** Opening Information supplied block **
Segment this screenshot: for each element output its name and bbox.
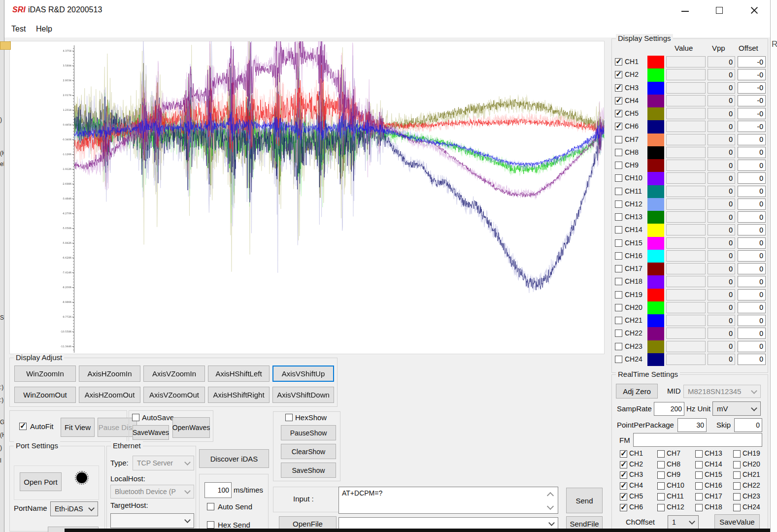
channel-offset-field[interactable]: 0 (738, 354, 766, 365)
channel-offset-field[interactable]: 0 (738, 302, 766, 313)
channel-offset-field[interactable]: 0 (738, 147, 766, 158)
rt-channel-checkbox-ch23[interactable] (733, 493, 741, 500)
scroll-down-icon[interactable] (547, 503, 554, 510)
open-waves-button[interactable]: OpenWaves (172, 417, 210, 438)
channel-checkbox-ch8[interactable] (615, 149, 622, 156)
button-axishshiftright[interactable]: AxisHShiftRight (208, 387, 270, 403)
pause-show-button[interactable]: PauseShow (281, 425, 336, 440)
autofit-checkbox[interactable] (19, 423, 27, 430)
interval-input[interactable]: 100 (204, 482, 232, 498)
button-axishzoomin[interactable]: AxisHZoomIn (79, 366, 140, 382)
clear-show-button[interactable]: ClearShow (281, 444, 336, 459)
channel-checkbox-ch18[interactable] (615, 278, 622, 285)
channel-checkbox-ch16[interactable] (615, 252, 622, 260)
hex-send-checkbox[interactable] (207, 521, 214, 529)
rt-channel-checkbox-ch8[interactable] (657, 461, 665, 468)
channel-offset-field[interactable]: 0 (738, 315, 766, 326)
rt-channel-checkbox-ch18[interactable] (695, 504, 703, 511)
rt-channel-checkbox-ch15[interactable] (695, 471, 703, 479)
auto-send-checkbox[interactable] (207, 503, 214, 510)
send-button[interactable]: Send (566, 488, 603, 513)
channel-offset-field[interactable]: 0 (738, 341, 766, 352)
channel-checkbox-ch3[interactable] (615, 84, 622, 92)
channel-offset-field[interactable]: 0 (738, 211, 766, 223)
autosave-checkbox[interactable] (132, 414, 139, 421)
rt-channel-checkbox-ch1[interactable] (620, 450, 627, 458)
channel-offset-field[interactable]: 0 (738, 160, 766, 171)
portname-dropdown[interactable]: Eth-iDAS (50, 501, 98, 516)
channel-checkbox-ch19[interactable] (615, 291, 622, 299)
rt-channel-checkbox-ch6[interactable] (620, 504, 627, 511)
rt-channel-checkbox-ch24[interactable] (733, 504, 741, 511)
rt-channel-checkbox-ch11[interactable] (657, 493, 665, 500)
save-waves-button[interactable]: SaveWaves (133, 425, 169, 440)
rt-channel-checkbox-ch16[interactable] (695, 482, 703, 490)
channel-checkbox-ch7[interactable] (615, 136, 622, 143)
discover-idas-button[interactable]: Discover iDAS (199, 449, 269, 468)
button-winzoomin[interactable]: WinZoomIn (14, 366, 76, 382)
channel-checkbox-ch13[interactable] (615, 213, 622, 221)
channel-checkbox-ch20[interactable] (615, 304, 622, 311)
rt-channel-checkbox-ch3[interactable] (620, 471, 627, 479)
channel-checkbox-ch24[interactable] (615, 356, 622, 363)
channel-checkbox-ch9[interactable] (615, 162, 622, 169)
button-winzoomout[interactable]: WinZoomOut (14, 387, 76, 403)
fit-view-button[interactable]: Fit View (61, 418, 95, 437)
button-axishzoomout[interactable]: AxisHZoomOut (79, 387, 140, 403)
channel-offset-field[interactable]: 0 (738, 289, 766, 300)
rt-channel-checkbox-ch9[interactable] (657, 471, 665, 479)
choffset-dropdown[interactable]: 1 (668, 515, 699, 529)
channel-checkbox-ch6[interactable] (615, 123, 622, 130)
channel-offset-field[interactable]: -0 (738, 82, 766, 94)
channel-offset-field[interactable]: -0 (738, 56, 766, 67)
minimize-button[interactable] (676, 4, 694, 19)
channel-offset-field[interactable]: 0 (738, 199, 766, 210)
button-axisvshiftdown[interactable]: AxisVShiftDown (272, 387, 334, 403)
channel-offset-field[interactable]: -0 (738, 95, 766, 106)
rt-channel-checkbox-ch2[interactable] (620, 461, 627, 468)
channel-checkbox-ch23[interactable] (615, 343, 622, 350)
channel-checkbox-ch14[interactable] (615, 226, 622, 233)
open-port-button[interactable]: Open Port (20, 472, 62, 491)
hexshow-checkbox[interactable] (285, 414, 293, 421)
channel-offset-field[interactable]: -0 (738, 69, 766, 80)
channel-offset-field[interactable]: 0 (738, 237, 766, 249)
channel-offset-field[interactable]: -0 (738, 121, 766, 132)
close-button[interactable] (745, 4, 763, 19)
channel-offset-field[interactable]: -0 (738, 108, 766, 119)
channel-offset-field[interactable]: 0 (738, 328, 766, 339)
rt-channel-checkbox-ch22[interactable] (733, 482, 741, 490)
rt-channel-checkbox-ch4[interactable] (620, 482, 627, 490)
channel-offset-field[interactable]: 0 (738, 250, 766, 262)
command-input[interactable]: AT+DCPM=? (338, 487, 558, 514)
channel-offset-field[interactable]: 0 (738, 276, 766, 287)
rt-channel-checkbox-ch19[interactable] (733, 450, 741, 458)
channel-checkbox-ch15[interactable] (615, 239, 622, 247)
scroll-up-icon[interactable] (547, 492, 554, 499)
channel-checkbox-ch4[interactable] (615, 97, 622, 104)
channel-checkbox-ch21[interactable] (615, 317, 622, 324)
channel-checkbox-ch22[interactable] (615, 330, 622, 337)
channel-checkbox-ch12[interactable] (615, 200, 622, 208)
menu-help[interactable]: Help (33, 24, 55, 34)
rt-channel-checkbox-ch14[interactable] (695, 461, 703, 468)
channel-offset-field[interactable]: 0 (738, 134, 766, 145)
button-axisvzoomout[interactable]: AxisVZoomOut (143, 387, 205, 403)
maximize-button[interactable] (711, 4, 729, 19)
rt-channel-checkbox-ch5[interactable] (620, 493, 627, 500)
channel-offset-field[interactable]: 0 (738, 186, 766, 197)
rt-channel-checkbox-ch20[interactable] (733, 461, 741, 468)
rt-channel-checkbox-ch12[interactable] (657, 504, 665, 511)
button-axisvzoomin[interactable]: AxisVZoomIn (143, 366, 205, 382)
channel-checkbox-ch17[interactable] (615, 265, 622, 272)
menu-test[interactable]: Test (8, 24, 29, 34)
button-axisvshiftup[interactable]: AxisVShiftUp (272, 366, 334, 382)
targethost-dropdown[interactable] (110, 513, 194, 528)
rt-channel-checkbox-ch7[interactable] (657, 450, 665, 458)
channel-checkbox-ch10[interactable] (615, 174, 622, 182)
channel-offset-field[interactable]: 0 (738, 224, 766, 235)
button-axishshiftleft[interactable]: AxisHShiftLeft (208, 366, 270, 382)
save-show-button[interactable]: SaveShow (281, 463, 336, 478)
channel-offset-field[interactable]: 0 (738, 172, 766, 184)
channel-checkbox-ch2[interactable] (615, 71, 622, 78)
** Closing Information supplied block **
## What you will do
The result should be every line that contains "send", copied from the entries.

## Response
hex-send-checkbox[interactable] (207, 521, 214, 529)
auto-send-checkbox[interactable] (207, 503, 214, 510)
send-button[interactable]: Send (566, 488, 603, 513)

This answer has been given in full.